Un nouveau coup de cravache m’aide à me jeter dans la flaque de boue, je me roule dedans, je m’en étale partout et je plonge même mon groin dedans, mais avec la bouche ouverte, pas une bonne idée.

Ma Maîtresse a raison, en fait je kiffe vraiment cela, et si je n’avais pas la ceinture de chasteté, elle verrait ma petite bite toute dure. Ma Maîtresse finit par savoir mieux que moi ce qui me plait vraiment.

Je suis vraiment dans mon élément comme ça et, chose bénéfique, le goût de la terre vient remplacer celui de la merde. La texture dans la bouche n’est pas des plus agréable mais le goût est moins fort. De plus, le temps est lourd et la boue me rafraîchit.

La récréation se termine et ma Maîtresse me rappelle à ses pieds pour raccrocher ma laisse. Je n’ai plus une parcelle de peau visible. Sur le chemin, nous croisons un joggeur, il passe en nous regardant et une fois plus loin on entend Bande de tarés!

Je n’ai même pas relever, en fait j’éprouve une fierté à être traitée ainsi, je peux m’assumer, je suis bien et dans mon élément.

Je ressens des petits coups de cravache sur la fesse droite, mais il n’y a pas de chemins à droite.
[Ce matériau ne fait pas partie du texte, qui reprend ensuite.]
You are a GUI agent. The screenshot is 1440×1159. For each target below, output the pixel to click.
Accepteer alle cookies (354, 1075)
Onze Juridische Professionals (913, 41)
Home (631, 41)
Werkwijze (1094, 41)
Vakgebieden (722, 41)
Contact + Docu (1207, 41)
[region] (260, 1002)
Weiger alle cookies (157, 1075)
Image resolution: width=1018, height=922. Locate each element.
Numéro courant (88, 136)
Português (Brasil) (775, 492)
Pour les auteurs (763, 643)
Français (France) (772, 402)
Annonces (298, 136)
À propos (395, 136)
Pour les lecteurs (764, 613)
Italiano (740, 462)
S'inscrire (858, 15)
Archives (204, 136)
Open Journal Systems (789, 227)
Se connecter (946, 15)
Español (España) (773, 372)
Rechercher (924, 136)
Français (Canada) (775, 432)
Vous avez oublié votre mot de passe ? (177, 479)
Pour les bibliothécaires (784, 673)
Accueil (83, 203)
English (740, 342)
Je me retourne et ma Maîtresse me fait signe avec son menton d’aller à droite. Je commence à m’enfoncer dans les broussailles qui ne sont pas très hautes mais quand on est nu et à quatre pattes, ce n’est pas facile. Je les entends rigoler, eux me suivent facilement debout, moi je me fais griffer le ventre, les bras, les jambes, heureusement que mon sexe est enfermé dans sa prison.
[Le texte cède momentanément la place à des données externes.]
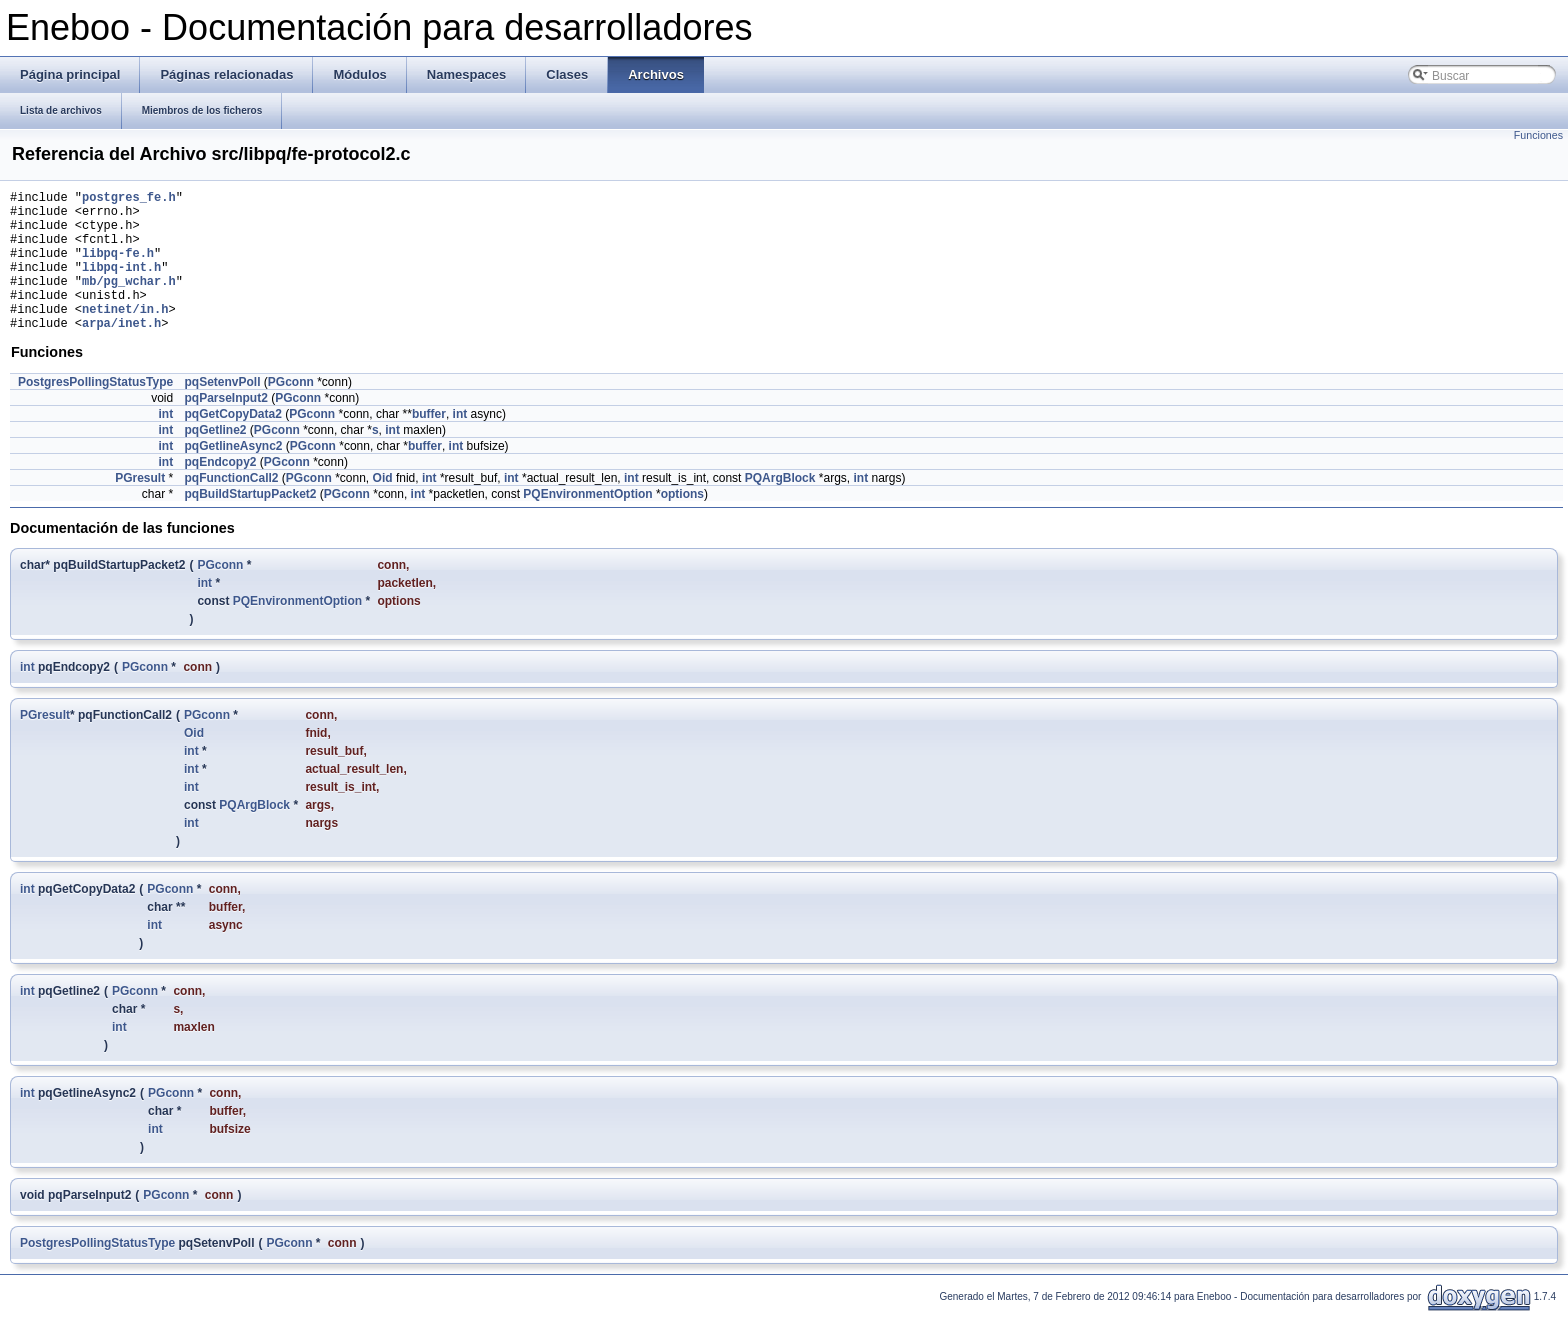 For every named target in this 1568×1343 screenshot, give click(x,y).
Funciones (1538, 135)
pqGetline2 (215, 460)
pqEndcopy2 (220, 492)
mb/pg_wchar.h (129, 301)
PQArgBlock (780, 508)
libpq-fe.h (118, 267)
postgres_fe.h (129, 199)
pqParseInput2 (225, 428)
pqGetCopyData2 (232, 444)
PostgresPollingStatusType (95, 412)
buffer (429, 444)
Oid (383, 508)
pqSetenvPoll (222, 412)
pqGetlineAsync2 (233, 476)
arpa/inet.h (121, 352)
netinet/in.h (125, 335)
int (165, 444)
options (682, 524)
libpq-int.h (121, 284)
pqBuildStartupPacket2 (250, 524)
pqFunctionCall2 (231, 508)
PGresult (140, 508)
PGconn (291, 412)
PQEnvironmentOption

Nous parcourons une dizaine de mètres qui nous éloigne et nous cache du chemin.

Ma Maîtresse me fait allonger sur le dos, elle vient chevaucher ma tête et reste comme ça. Je sens les pieds de son amant de chaque coté de mon corps. Ma Maîtresse baisse ses fesses au contact de mon groin et de ma langue, ce qui, je suppose, veut dire que je dois la lécher. Je parcours de ma langue son anus, c’est une caresse que j’adore lui faire mais là avec le nez de cochon et l’écarteur, ce n’est pas simple.

Je la sens faire des mouvements, je pense qu’elle suce son homme. Il va la relever et me demander de me remettre à quatre pattes. Ma Maîtresse se place au dessus de ma tête, les mains en appui sur le haut de mes fesses et son homme vient la prendre en levrette. Leur coït dure quelques moments et lui se retire et s’accroupit pour venir jouir sur mon visage.

Nous prendrons le chemin du retour où ma Maîtresse me dira qu’elle a été fière de sa truie. C’est pour moi, une véritable preuve d’amour la reconnaissance de ma Maîtresse.

Je retourne dans le coffre pour le retour et au vu de mon état. Arrivée a la maison, je passe pas mal de temps dans le coffre, en attendant le bon moment pour sortir sans me faire voir.

Voilà une superbe sortie pour une truie avec la meilleure des Maîtresses.